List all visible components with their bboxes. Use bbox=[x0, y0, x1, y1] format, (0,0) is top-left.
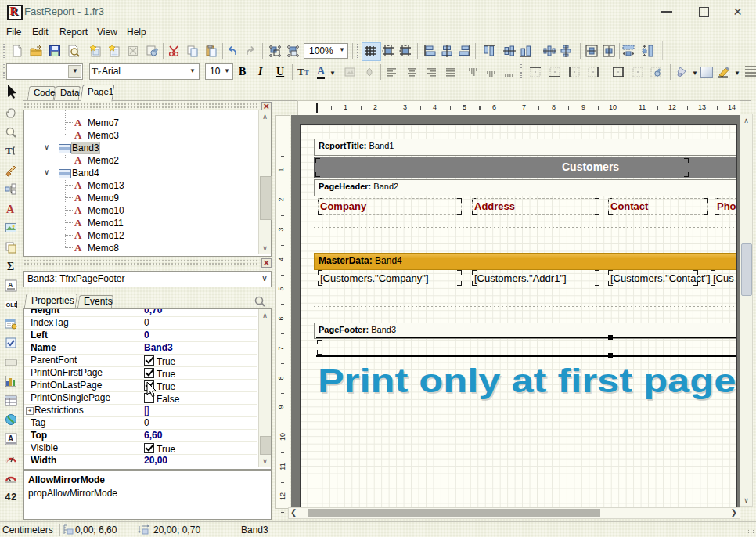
svg-text:42: 42 bbox=[5, 492, 17, 503]
svg-text:A: A bbox=[6, 204, 15, 215]
svg-text:A: A bbox=[8, 281, 13, 289]
svg-text:Σ: Σ bbox=[7, 261, 14, 272]
svg-text:OLE: OLE bbox=[6, 301, 18, 308]
svg-text:T: T bbox=[5, 145, 13, 157]
svg-text:A: A bbox=[8, 434, 13, 443]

Work instruction:
With all pictures omitted, repeat every record above word for word.

Answer for this exercise:
List all visible components with their bboxes. Use bbox=[x0, y0, x1, y1] format, (0,0) is top-left.
svg-text:42: 42 bbox=[5, 492, 17, 503]
svg-text:A: A bbox=[6, 204, 15, 215]
svg-text:A: A bbox=[8, 281, 13, 289]
svg-text:Σ: Σ bbox=[7, 261, 14, 272]
svg-text:OLE: OLE bbox=[6, 301, 18, 308]
svg-text:T: T bbox=[5, 145, 13, 157]
svg-text:A: A bbox=[8, 434, 13, 443]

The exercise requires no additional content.